Monday, December 5 - Thursday, December 8

Christmas Hink Pink Week !
A happy holiday plant.



Thursday
1. Room 100 to write response #2 for your literary fiction novel. Choose any 3 questions, but make sure you hit the 3 levels of reading with your choices of questions/discussion.
2. We will finish the camera shot viewings on Monday.
3. Try working with Videonot.es www.videonot.es/  Could this work for the documentary assignment? Using a clip of not more than 5 minutes, you would be pointing out techniques used your such as: sound, editing, music, juxtaposition of shots, etc.
4. Complete the two assignments below - one in pairs, one individually.

A brief rest for Santa.
Wednesday
Reminder about FridayDocs = Touching the Void at 10:20 this week.
1. Reading time for literary fiction. 
2. Group camera shots assignment. We finish these in class today, hopefully!
4. Conventions of a documentary. Review what we came up with yesterday.
5. TWO questions: What are the purposes of documentary films? Do documentary films tell the truth? http://www.pbs.org/pov/behindthelens/video/freida-lee-mock-2010/
6. List of interviews to watch. Pick ONE interview, watch it in pairs,  and answer the above 2 questions again in a t-chart format - one t-chart from the two of you.
8. Search the following site: http://www.pbs.org/pov/video/?subpage=filmmaker_interviews. Locate a filmmaker who interests you. Answer the following questions about your filmmaker: What specific kinds of filmmaking issues or challenges does the filmmaker consider? What are the filmmakers's main purposes for making a documentary films? What does the filmmaker think makes documentary films special or different from other media forms?
Natalia Almada
Almada, who has made several films about Mexican history and life in the
U.S./Mexico border region, raises issues about documentary film as an art
form as well as the responsibility of a filmmaker to be sensitive to her
subjects.
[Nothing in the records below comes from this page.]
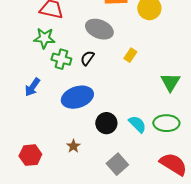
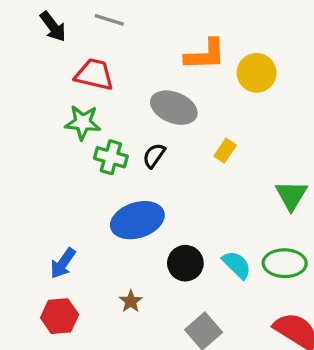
blue arrow: (32, 87) -> (63, 263), moved

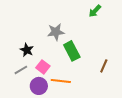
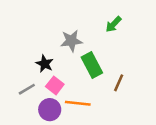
green arrow: (95, 11) -> (113, 24), moved
black star: (27, 50) -> (45, 64), moved
brown line: (104, 66) -> (119, 83), moved

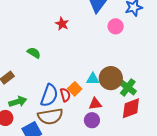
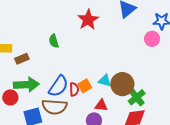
red star: (62, 24) -> (88, 20), size x1.5
pink circle: (116, 26) -> (152, 39), moved
green semicircle: (34, 53) -> (54, 41), turned -152
green arrow: (18, 102) -> (26, 85), size x1.4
She also discusses sound editing and what choices best represent
the events she documented. (28 minutes)
Louis Alvarez and Andrew Kolker
This pair of filmmakers, whose first POV film explored American
language and dialect, examines the difference between being “accurate”
and being “objective,” the role of humor and changes in technology. (16
minutes)
Alan Berliner
Berliner, who uses home movies and his own family’s experiences to
explore what we all can “learn from the life of an ordinary person,” talks
about the value of storytelling and how he approaches filmmaking as if he
were assembling a collage. (23 minutes)
Katrina Browne
A first-time filmmaker discusses her personal family journey, which
intersects with a major topic in American history (the slave trade), and
examines trust issues between filmmaker and subjects, as well as who gets
to tell stories and what difference it makes to have access to different
voices. (2 minutes)
Marshall Curry
The film Curry discusses here examines whether or not the Earth
Liberation Front is a terrorist organization. In the interview, he looks at the
balance between being a journalist, an artist and a storyteller who
purposefully includes conflicting perspectives in order to stretch people’s
points of view, “nudge” them out of their comfort zones and “elevate the
conversation a little bit and have people discuss it and think about it in a
more nuanced and more complex way.” (21 minutes)
Judith Helfand
Helfand, who has made films about women’s health and also important
events in U.S. history, explores the power of speaking from personal
experience. She explains how documentaries can be used to change and 
reform society and how films move viewers from inaction to action. She
also discusses the psychological and emotional impact of good films—
“Good films talk to people in ways that documents can’t”—and the perils
of revealing people’s private moments. (22 minutes)
Laura Poitras
Poitras reflects on her extraordinary interview with Osama bin Laden’s
bodyguard and how using documentary film to listen to and humanize the
enemy can provide insights into “roads not taken.” (23 minutes)
Marco Williams and Whitney Dow
This team explores reactions to a hate crime, how those reactions differed
by race and how their own race affected the filmmaking process. They
also discuss “intimate human stories that help explicate broader societal
issues” and how “documentaries are valuable tools for helping us better
understand the strengths and weakness of what it means to be human.”
They see their film as “challenging its viewers to confront difference, to
understand their differences and to compel them to talk and take action to
effect change in their lives, their communities, their/our world.”

A huge person who hates Christmas.
Tuesday
1. Reading time for literary ficiton. 
2. Group camera shots assignment. We will look at these in class today, hopefully!
4. Conventions of a documentary. 
5.https://www.youtube.com/watch?v=aj9mJuh1zKY


A holiday donkey is a: __________    ___________
1. Reading time for literary ficiton. Response #2 is due on Thursday. We are in room 100 that day. Complete your response at that time - do not work on it outside of class.
2. Complete chart on Nanook of the North.
3. Complete your group's camera shots assignment. We will look at these in class tomorrow and Wednesday.